Le bodhisattva Vidyuddeva a déclaré : « La connaissance » et « l'ignorance » sont dualistes. Les natures de l'ignorance et de la connaissance sont les mêmes, car l'ignorance est indéfinie, incalculable et au-delà de la sphère de la pensée. La réalisation de ceci est l'entrée dans la non-dualité.'
L'un après l'autre, les bodhisattvas cherchent à se surpasser dans leur compréhension de la non-dualité. Manjusri déclare que tous ont bien parlé, mais même leurs exemples de non-dualité restent dualistes. Alors Manjusri demande à Vimalakirti d'offrir son enseignement à l'entrée dans la non-dualité.
Sariputra reste silencieux et Manjusri dit : « Excellent ! Excellent, noble monsieur ! C'est bien l'entrée dans la non-dualité des bodhisattvas. Ici, les syllabes, les sons et les idées ne servent à rien.
La déesse
Dans un passage particulièrement intrigant du chapitre 7, le disciple Chariputra demande à une déesse éclairée pourquoi elle ne se transforme pas hors de son état féminin. Cela peut être une référence à une croyance commune selon laquelle les femmes doivent se transformer pour devenir des hommes avant d'entrer Nirvana .
La déesse répond que «l'état féminin» n'a pas d'existence inhérente. Ensuite, elle fait par magie que Sariputra assume son corps, tandis qu'elle assume le sien. C'est une scène similaire à la transformation du genre dans le roman féministe de Virginia WoolfOrlandomais écrit près de deux millénaires plus tôt.

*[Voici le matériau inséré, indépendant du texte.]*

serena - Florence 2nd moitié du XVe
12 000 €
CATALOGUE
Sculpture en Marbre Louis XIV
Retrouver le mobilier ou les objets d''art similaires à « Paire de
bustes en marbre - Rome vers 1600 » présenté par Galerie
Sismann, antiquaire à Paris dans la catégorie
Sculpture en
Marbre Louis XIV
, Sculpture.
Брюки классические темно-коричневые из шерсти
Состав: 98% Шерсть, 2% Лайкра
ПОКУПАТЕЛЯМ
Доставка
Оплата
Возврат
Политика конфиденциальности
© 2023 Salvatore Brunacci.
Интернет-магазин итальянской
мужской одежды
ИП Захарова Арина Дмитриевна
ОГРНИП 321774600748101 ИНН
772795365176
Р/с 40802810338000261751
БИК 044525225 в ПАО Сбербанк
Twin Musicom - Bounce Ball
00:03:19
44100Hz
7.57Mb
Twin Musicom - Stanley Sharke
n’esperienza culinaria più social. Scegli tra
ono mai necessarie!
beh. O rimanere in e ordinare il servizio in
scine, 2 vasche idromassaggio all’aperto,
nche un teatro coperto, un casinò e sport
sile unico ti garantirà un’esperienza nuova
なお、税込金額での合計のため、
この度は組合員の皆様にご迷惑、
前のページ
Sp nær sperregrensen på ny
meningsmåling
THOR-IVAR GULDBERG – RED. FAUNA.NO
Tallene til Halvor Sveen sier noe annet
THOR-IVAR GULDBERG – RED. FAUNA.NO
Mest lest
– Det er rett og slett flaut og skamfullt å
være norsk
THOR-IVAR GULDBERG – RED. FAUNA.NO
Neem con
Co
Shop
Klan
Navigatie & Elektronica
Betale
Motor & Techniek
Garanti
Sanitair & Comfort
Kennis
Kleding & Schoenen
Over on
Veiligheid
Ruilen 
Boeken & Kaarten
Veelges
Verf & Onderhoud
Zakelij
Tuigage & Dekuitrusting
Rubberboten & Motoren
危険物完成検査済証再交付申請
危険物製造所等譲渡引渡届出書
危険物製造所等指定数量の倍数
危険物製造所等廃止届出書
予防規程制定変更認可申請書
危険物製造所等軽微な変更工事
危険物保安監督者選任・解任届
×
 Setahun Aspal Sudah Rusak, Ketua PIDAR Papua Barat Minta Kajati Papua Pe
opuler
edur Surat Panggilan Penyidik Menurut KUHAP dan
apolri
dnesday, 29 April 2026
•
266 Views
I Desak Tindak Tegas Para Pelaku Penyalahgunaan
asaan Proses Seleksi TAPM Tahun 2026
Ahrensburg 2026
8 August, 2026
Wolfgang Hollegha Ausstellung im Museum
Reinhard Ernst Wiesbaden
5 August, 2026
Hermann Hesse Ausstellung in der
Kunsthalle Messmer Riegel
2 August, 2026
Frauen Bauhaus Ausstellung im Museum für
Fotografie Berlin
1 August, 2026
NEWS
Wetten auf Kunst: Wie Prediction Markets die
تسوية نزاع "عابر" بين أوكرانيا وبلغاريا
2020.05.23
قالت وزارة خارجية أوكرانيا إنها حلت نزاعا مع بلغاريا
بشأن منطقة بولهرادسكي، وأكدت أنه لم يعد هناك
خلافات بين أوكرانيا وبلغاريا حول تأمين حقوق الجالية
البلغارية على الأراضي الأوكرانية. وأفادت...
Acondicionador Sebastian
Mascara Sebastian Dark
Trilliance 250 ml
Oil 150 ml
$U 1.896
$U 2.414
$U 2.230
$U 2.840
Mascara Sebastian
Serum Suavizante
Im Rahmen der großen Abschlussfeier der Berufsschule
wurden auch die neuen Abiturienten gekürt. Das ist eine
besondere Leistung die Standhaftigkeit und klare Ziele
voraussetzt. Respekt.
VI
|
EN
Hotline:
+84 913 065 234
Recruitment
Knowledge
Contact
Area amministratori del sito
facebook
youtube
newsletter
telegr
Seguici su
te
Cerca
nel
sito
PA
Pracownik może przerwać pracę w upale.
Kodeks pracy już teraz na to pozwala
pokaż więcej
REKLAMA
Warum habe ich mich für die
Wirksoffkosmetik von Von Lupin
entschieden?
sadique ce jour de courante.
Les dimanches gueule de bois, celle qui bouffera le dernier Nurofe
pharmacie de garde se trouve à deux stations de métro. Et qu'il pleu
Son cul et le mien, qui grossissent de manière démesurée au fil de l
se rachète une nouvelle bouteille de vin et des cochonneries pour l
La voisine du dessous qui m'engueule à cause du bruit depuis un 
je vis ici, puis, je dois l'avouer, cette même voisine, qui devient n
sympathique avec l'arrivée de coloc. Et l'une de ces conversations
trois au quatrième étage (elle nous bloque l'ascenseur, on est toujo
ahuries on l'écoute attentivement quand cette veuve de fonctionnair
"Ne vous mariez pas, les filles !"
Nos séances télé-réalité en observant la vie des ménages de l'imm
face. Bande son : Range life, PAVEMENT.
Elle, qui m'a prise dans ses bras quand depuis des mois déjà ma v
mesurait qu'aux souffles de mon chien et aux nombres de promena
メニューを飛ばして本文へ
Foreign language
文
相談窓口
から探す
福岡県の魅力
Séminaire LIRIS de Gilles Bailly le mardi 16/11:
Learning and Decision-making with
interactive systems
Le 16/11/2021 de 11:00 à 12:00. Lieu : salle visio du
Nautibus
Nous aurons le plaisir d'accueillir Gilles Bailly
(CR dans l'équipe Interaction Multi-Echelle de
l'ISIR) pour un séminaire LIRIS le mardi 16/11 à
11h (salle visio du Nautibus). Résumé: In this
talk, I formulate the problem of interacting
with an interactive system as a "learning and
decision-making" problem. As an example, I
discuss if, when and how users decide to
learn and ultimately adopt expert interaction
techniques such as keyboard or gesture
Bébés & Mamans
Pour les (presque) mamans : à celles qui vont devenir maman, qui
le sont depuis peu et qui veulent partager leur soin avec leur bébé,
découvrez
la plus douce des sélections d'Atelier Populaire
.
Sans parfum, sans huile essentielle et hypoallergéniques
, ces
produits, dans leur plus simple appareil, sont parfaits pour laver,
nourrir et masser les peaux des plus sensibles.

La déesse défie Sariputra de se transformer de son corps féminin, et Sariputra répond qu'il n'y a rien à transformer. La déesse répond: 'Avec cela à l'esprit, le Bouddha a dit:' En toutes choses, il n'y a ni homme ni femme. '
Traductions en anglais
Robert Thurmann,Les saints enseignements de Vimalakirti : une écriture mahayana(Pennsylvania State University Press, 1976). C'est une traduction très lisible du tibétain.
Burton Watson,Le Sutra Vimalakirti(Columbia University Press, 2000). Watson est l'un des traducteurs les plus respectés de textes bouddhistes. Son Vimalakirti est traduit du texte chinois de Kumarajiva.